Para el año 1612 ya se había generalizado la opinión sobre la necesidad perentoria de reunificar el país. En Nizhni Nóvgorod se recaudaron fondos para armar a las milicias compuestas por gentes de todas las capas sociales. El clero bendijo a los guerreros y estos recibieron una de las reliquias más veneradas en aquel entonces: el icono de la Virgen de Kazán.

En noviembre de 1612 los milicianos atacaron a los polacos en Moscú. Los combates se libraron cerca del monasterio de Novodévichi y en los prados que ahora ocupa el estadio olímpico Luzhnikí. Los rusos poco a poco avanzaron hacia el centro de Moscú y aunque los polacos recurrieron a la táctica de “tierra quemada”, destruyendo con fuego todos los edificios, no pudieron detener a los milicianos. El 4 de noviembre se tomaron por asalto las fortificaciones de Kitái-Górod, la primera línea de defensa del kremlin. Tres días después la guarnición polaca se rindió.

Los vencedores recorrieron Moscú en procesión exhibiendo el icono de la Virgen de Kazán, salvadora y protectora de la tierra rusa. Los historiadores destacan el hecho de que por primera vez en la historia rusa hubo consenso entre todas las capas de la población para acabar con lo que fue denominado como la “Época de las Revueltas”. Con la elección de Mijaíl en 1613 como nuevo zar de Rusia comenzó la época de la dinastía de los Románov. El zar Alejo I, que reinó entre los años 1645-1676, decretó el 4 de noviembre fiesta civil y religiosa del icono de la Virgen de Kazán en memoria a la liberación de Moscú de los invasores extranjeros. La fiesta se celebró por última vez a nivel estatal en el Imperio ruso el 4 de noviembre de 1917. El 7 de noviembre (25 de octubre en el estilo antiguo) se produjo el golpe de Estado protagonizado por los comunistas bolcheviques y hasta la desintegración de la Unión Soviética en 1991 esta fecha fue la principal celebración del país: el Aniversario de la Gran Revolución Socialista de Octubre.
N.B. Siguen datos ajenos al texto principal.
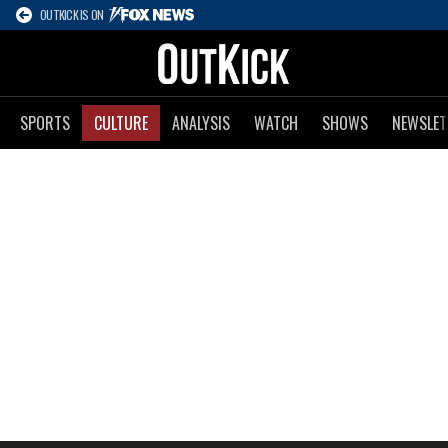
OUTKICK IS ON
SPORTS
CULTURE
ANALYSIS
WATCH
SHOWS
NEWSLET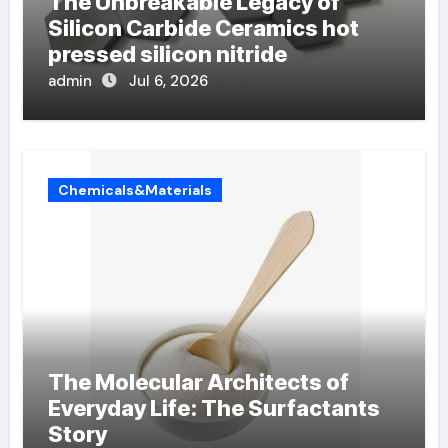
The Unbreakable Legacy of
Silicon Carbide Ceramics hot
pressed silicon nitride
admin
Jul 6, 2026
Chemicals&Materials
The Molecular Architects of
Everyday Life: The Surfactants
Story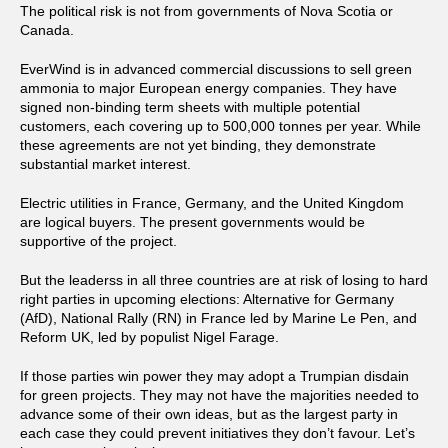
The political risk is not from governments of Nova Scotia or
Canada.
EverWind is in advanced commercial discussions to sell green
ammonia to major European energy companies. They have
signed non-binding term sheets with multiple potential
customers, each covering up to 500,000 tonnes per year. While
these agreements are not yet binding, they demonstrate
substantial market interest.
Electric utilities in France, Germany, and the United Kingdom
are logical buyers. The present governments would be
supportive of the project.
But the leaderss in all three countries are at risk of losing to hard
right parties in upcoming elections: Alternative for Germany
(AfD), National Rally (RN) in France led by Marine Le Pen, and
Reform UK, led by populist Nigel Farage.
If those parties win power they may adopt a Trumpian disdain
for green projects. They may not have the majorities needed to
advance some of their own ideas, but as the largest party in
each case they could prevent initiatives they don’t favour. Let’s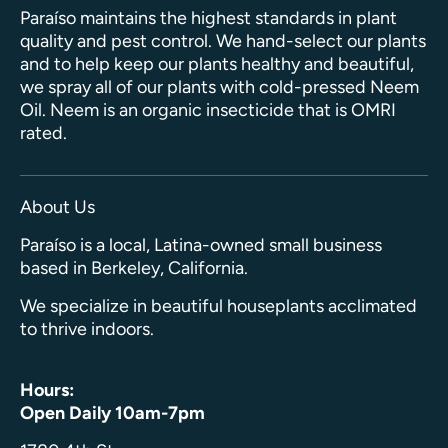
Paraíso maintains the highest standards in plant
quality and pest control. We hand-select our plants
and to help keep our plants healthy and beautiful,
we spray all of our plants with cold-pressed Neem
Oil. Neem is an organic insecticide that is OMRI
rated.
About Us
Paraíso is a local, Latina-owned small business
based in Berkeley, California.
We specialize in beautiful houseplants acclimated
to thrive indoors.
Hours:
Open Daily 10am-7pm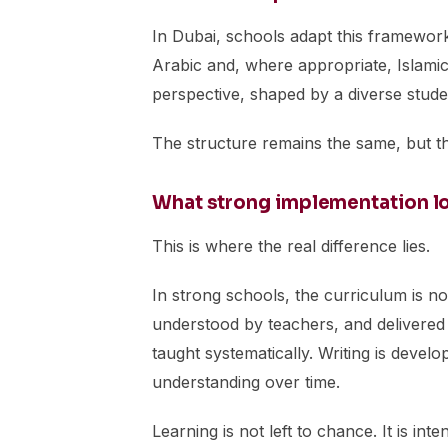
In Dubai, schools adapt this framework 
Arabic and, where appropriate, Islamic 
perspective, shaped by a diverse stud
The structure remains the same, but th
What strong implementation loo
This is where the real difference lies.
In strong schools, the curriculum is not
understood by teachers, and delivered 
taught systematically. Writing is deve
understanding over time.
Learning is not left to chance. It is in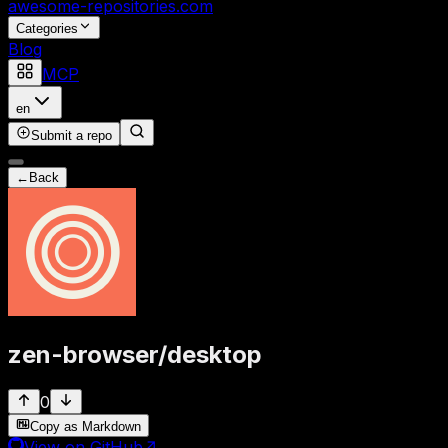
awesome-repositories
.com
Categories
Blog
MCP
en
Submit a repo
←
Back
zen-browser
/
desktop
0
Copy as Markdown
View on GitHub
↗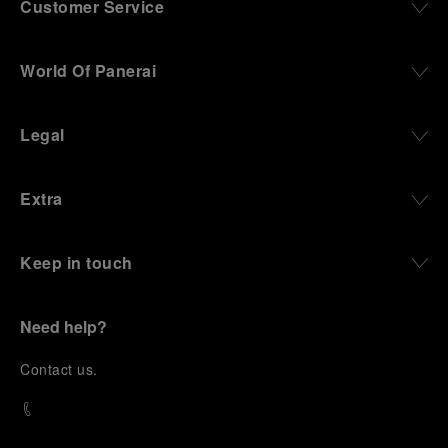
Customer Service
World Of Panerai
Legal
Extra
Keep in touch
Need help?
C
ontact us
.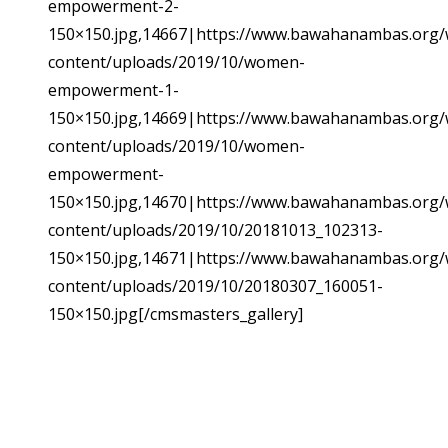
empowerment-2-
150×150.jpg,14667|https://www.bawahanambas.org/
content/uploads/2019/10/women-
empowerment-1-
150×150.jpg,14669|https://www.bawahanambas.org/
content/uploads/2019/10/women-
empowerment-
150×150.jpg,14670|https://www.bawahanambas.org/
content/uploads/2019/10/20181013_102313-
150×150.jpg,14671|https://www.bawahanambas.org/
content/uploads/2019/10/20180307_160051-
150×150.jpg[/cmsmasters_gallery]
SUBSCRIBE TO NEWSLETTER
Sign up with your email address to receive
news and updates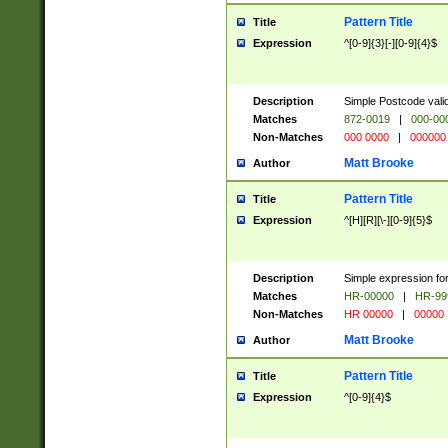
Pattern Title
Title
Expression
^[0-9]{3}[-][0-9]{4}$
Description
Simple Postcode valid
Matches
872-0019
|
000-00
Non-Matches
000 0000
|
000000
Matt Brooke
Author
Pattern Title
Title
Expression
^[H][R][\-][0-9]{5}$
Description
Simple expression for
Matches
HR-00000
|
HR-99
Non-Matches
HR 00000
|
00000
Matt Brooke
Author
Pattern Title
Title
Expression
^[0-9]{4}$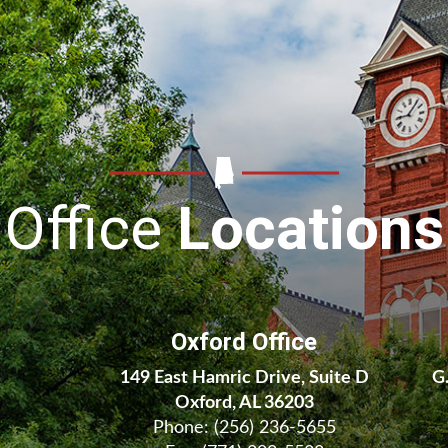
Office
Locations
Oxford Office
149 East Hamric Drive, Suite D
G
Oxford, AL 36203
Phone:
(256) 236-5655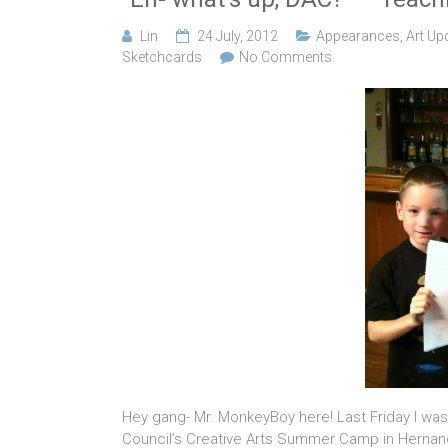
Lin
24 July, 2012
Appearances
,
Art Up
Sketchcards
No Comments
Hey gang- Mr. MonkeyBoy here! Last Friday I was
Council’s Creative Arts Summer Camp in Hernando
El 4 de noviembre quedó únicamente como una fecha destacada en el calendario religioso.

En 2004 el patriarca Alejo II, máximo líder religioso de los creyentes ortodoxos rusos y una de las personalidades más influyentes del ámbito espiritual del país, propuso fijar en el 4 de noviembre la fecha para una nueva fiesta nacional: “Este día nos recuerda que en 1612 los rusos de diferentes capas y creencias superaron la separación, vencieron al enemigo y establecieron en el país la paz y la estabilidad civil. La nueva fiesta debe contribuir a la unidad del pueblo, a la concienciación de que Rusia es nuestra patria común. Las diferencias étnicas, sociales, políticas que son inevitables en cualquier Estado moderno no deben obstaculizar nuestras labores conjuntas en aras del florecimiento de la patria y del bienestar de los pueblos que la habitan”.

Esta declaración fue un argumento clave a favor del establecimiento de una nueva fiesta nacional en unos años en los que entre los ciudadanos rusos todavía se escuchaban opiniones a favor de preservar el 7 de noviembre como principal fiesta del país.

En diciembre de 2004 el presidente Vladímir Putin sancionó el decreto correspondiente y el 4 de noviembre fue declarado día festivo. Durante la celebración se realizan manifestaciones, se organizan conciertos y bailes y se lanzan fuegos artificiales.

Mientras tanto, la otrora festividad más importante de la Unión Soviética —el aniversario de la revolución socialista— ahora lleva el nombre de “Día de la Concordia y Reconciliación” y es jornada laborable. El 7 de noviembre por las calles suelen manifestarse comunistas y miembros de los demás partidos de izquierda.